A cidade ocidental de Lviv é uma das muitas áreas que realizam campanhas de “descolonização”. O mesmo acontece com a cidade de Lutsk, no noroeste, que planeja renomear mais de 100 ruas. Na cidade portuária de Odesa, no sul, cujos habitantes são em sua maioria de língua russa, os políticos estão debatendo se devem remover um monumento a Catarina, a Grande, a imperatriz russa que fundou a cidade em 1794.
Em Kyiv, a capital, a Câmara Municipal estuda renomear a estação de metrô Leo Tolstoy em homenagem a Vasyl Stus, um poeta e dissidente ucraniano. A parada “Minsk” – batizada com o nome da capital da Bielorrússia, que ficou ao lado de Moscou durante a invasão – poderá em breve ser rebatizada como “Varsóvia”, homenageando o apoio da Polônia à Ucrânia.
E não são apenas os nomes russos que estão sob escrutínio. O comitê de Lviv também planeja excluir nomes de ruas em homenagem a alguns ucranianos. Um tem o nome do escritor Petro Kozlaniuk, que colaborou com agências de segurança soviéticas, incluindo a KGB
A remoção dos nomes de alguns ícones culturais – o que o comitê de Lviv disse que fez após consultar acadêmicos das áreas relevantes – provou ser mais divisivo. A história de figuras como Pyotr Tchaikovsky pode ser complicada: as raízes familiares do compositor clássico estavam na Ucrânia moderna, e alguns musicólogos dizem que suas obras foram inspiradas na música folclórica ucraniana.
Guerra Rússia-Ucrânia: Principais Desenvolvimentos
Perdas de guerra. O governo ucraniano disse que mais de 40.000 civis ucranianos foram mortos ou feridos desde que a Rússia invadiu a Ucrânia e cerca de três milhões estão agora vivendo sob ocupação russa, ressaltando tanto o preço da guerra quanto os grandes desafios que a Ucrânia enfrenta ao tentar reconquistar território. .
A poucos quilômetros de Lviv, Viktor Melnychuk é dono de uma fábrica de sinalização que se prepara para fazer novas placas e postes para ruas renomeadas. Embora reconheça que tem interesse comercial em cada mudança, ele é ambivalente em relação a alguns dos novos nomes.
“Talvez devêssemos manter alguns escritores ou poetas clássicos se forem de outras épocas. Não tenho certeza”, disse ele. “Não podemos rejeitar tudo completamente. Havia algo de bom lá.”
Mas ele planejava manter as decisões do comitê. E sua decisão foi unânime: Tchaikovsky iria embora.
“Quando renomeamos uma rua, não significa que estamos dizendo: ‘Essa pessoa não fez essa invenção, ou não era importante’”, disse Moskalenko, vice-prefeito de Lviv. “Significa que o trabalho dessa pessoa foi usado como ferramenta de colonização.”

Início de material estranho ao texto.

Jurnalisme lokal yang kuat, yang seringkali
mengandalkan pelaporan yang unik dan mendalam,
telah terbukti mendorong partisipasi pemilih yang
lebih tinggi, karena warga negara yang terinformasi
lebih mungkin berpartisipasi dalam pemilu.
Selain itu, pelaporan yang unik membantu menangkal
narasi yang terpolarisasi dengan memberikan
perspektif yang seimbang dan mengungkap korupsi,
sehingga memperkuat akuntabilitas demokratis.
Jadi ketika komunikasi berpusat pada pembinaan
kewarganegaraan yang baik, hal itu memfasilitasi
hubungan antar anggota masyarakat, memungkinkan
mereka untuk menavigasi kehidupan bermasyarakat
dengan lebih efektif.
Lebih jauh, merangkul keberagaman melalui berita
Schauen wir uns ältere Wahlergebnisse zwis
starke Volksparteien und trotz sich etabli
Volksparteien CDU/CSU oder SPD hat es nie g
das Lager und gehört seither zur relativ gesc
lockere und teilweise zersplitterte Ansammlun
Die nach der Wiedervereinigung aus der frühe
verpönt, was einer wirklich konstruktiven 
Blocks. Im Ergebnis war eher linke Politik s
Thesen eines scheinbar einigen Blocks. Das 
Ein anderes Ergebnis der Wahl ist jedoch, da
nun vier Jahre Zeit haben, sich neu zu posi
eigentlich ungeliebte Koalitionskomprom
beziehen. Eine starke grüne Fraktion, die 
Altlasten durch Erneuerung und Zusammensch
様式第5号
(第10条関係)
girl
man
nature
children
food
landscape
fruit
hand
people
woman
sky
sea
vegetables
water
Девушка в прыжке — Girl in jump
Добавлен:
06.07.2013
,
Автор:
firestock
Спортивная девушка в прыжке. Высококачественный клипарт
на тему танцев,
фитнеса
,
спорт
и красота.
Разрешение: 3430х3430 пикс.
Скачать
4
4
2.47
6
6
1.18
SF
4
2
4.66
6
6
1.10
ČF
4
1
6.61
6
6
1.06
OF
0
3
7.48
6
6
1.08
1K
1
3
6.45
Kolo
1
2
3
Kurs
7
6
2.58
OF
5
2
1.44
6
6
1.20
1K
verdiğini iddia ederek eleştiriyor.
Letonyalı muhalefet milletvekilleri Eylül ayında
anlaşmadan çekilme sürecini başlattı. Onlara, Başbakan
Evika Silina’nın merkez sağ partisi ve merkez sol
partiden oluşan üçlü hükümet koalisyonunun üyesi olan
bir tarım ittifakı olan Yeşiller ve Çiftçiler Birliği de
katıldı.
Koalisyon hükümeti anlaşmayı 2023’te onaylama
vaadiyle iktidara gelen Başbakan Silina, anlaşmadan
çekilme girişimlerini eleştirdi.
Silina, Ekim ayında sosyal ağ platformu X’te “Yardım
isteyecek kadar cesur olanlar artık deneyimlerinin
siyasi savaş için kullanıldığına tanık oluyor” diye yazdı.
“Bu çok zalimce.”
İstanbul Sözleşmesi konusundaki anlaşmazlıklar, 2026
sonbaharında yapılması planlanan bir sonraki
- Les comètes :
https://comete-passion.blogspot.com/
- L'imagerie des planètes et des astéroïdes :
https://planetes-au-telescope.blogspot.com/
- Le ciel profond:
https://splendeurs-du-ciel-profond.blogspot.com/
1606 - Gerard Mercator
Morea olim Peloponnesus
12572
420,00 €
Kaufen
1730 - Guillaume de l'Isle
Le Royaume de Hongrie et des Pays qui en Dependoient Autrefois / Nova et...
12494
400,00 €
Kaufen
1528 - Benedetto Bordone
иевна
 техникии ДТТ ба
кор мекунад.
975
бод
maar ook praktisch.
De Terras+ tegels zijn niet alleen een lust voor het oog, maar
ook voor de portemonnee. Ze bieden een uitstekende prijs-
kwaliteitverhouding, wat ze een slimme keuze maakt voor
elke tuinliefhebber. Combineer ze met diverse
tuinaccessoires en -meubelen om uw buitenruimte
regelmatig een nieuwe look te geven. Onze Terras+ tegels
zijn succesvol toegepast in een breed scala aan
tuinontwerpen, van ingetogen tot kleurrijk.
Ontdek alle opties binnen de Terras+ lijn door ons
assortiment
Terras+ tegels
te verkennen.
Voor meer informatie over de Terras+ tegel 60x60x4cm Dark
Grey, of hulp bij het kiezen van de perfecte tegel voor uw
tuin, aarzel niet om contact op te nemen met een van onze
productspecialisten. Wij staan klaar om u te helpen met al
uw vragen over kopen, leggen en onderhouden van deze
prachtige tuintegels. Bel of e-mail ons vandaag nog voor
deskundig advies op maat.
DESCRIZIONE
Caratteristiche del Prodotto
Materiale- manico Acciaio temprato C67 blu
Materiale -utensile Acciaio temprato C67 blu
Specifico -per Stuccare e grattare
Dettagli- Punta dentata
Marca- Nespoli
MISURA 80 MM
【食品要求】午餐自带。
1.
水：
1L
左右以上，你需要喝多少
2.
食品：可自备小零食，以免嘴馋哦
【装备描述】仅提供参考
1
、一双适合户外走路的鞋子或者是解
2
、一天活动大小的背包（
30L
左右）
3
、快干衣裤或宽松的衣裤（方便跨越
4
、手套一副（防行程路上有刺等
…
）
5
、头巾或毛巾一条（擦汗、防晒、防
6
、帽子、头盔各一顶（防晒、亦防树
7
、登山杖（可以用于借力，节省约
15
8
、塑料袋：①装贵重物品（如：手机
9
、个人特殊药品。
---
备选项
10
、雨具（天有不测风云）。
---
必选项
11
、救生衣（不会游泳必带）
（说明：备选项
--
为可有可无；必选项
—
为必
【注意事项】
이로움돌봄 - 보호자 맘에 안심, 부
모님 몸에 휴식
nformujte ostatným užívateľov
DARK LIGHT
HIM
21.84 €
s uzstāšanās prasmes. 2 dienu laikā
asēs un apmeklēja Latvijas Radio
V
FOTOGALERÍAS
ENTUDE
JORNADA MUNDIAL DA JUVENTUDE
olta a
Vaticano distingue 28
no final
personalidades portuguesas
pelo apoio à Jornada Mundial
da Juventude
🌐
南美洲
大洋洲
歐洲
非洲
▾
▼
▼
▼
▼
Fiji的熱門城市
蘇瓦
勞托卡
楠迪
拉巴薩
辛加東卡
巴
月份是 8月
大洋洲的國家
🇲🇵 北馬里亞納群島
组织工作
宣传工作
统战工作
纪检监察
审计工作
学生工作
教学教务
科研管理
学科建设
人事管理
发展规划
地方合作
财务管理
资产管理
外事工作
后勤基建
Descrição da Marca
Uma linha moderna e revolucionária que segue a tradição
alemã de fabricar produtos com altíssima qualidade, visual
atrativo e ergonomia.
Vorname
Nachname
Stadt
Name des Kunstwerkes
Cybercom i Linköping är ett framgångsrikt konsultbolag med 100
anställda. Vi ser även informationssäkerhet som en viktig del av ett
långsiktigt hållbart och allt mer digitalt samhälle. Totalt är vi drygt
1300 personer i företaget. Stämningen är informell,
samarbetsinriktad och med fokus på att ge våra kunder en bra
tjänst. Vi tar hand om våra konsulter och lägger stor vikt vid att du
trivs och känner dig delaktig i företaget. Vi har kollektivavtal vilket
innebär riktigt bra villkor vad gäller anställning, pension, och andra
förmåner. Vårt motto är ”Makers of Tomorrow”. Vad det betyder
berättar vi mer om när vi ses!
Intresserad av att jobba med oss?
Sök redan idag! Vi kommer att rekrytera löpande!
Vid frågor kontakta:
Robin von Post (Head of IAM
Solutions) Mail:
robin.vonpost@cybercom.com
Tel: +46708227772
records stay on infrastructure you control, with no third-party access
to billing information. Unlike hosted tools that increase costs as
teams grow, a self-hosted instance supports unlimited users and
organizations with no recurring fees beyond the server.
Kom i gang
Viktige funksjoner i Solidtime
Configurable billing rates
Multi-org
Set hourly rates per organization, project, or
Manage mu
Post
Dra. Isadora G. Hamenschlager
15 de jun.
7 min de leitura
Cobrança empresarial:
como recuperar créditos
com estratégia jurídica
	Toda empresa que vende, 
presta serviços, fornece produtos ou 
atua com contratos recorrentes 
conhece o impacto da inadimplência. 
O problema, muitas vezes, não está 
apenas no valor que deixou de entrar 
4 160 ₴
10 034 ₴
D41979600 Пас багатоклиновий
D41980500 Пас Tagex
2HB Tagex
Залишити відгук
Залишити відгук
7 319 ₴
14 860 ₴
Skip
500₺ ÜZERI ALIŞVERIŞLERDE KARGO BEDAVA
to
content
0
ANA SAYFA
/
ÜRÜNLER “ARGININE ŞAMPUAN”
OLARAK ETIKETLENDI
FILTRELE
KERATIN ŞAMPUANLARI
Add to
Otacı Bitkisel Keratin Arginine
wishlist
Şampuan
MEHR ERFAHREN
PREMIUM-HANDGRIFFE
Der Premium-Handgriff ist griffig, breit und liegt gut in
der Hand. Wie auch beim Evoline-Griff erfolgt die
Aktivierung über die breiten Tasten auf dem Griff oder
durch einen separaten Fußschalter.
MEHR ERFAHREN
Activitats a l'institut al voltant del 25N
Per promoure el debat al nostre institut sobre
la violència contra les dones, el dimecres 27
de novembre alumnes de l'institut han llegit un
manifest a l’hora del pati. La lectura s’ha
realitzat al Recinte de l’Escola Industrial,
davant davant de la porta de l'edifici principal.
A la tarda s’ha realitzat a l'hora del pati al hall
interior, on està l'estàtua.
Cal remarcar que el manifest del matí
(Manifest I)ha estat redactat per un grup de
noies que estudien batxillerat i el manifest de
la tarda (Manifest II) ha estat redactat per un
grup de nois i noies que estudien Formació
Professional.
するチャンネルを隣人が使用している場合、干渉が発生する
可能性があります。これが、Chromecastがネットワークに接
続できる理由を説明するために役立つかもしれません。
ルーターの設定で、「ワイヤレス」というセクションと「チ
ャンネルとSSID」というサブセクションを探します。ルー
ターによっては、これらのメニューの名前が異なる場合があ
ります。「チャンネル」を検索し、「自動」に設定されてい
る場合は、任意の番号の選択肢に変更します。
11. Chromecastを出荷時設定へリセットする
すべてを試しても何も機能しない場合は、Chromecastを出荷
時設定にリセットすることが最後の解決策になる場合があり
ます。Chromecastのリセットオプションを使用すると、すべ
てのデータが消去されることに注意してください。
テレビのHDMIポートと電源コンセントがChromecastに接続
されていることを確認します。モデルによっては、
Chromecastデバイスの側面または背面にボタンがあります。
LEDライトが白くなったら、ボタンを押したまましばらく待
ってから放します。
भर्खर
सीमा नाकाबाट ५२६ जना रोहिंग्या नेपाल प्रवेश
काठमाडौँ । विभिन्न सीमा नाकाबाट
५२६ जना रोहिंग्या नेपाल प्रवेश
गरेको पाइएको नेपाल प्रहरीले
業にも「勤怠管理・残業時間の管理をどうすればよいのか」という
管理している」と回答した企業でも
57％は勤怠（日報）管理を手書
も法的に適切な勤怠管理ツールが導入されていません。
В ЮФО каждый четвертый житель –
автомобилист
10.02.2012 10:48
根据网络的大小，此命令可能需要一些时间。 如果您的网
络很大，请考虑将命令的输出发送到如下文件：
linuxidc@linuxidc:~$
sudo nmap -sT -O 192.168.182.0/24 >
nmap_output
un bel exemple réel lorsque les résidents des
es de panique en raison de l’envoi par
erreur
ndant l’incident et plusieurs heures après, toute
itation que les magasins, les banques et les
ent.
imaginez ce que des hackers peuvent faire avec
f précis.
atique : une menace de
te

Sr. Kmet, o historiador, viu uma oportunidade para homenagear as contribuições de alguns ucranianos cujas contribuições foram perdidas para a história. Ele espera nomear uma rua em Lviv com o nome de um bibliotecário obscuro, Fedir Maksymenko, que, segundo ele, protegeu secretamente a cultura e os livros ucranianos durante a era soviética.
“Eu e a cultura ucraniana devemos muito a ele”, disse. “Devemos trabalhar muito hoje para preservar o que ele salvou.”